An arborist by training, Combs is partial to Gold Medal trees, such as Magnolia grandiflora, the jumbo southern magnolia that stays green year-round. He likes the creamy yellow flowers of 'Elizabeth' and the lemon-scented blooms of 'Bracken's Brown Beauty' and 'Edith Bogue.'

"I'm a big fan of magnolias. They're good alternatives to arborvitaes, which are like green blobs in the landscape," says Combs, who grew up in Doylestown and studied conservation biology at Syracuse University.

He also likes Mahonia bealei or leatherleaf mahonia, a weird, deer-resisant shrub whose yellow blooms hang like a chain and are followed by purple berries. "They're Dr. Seuss-looking," he says.

Gold Medal plants are scattered about the 25-acre landscape at Meadowbrook and sold there, too, so you can see up close what you're getting.

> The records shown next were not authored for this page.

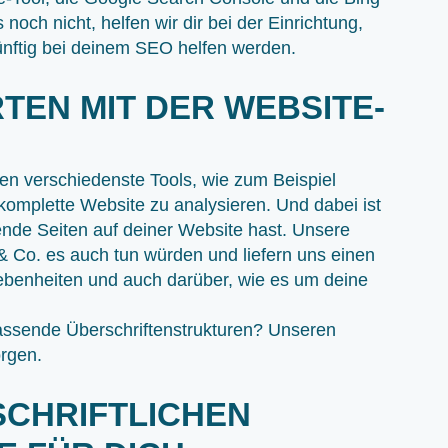
noch nicht, helfen wir dir bei der Einrichtung,
künftig bei deinem SEO helfen werden.
RTEN MIT DER WEBSITE-
en verschiedenste Tools, wie zum Beispiel
 komplette Website zu analysieren. Und dabei ist
nde Seiten auf deiner Website hast. Unsere
& Co. es auch tun würden und liefern uns einen
ebenheiten und auch darüber, wie es um deine
passende Überschriftenstrukturen? Unseren
orgen.
RSCHRIFTLICHEN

Which prompts one last bit of advice from the plant-whisperers. Despite their due diligence, sometimes even the experts have second thoughts. Wright wonders, for example, if Green Ribbon winners cardinal flower (2006) and wild columbine (2008) ought to be reconsidered for their aggressive habits.

"You take some of these plants out of their natural habitat ... they're in mulch, in a nice garden with no weeds. Before you know it, they're all over the place," he says, confirming rule No. 1 in the garden and perhaps the only sure thing out there: Right plant, right place.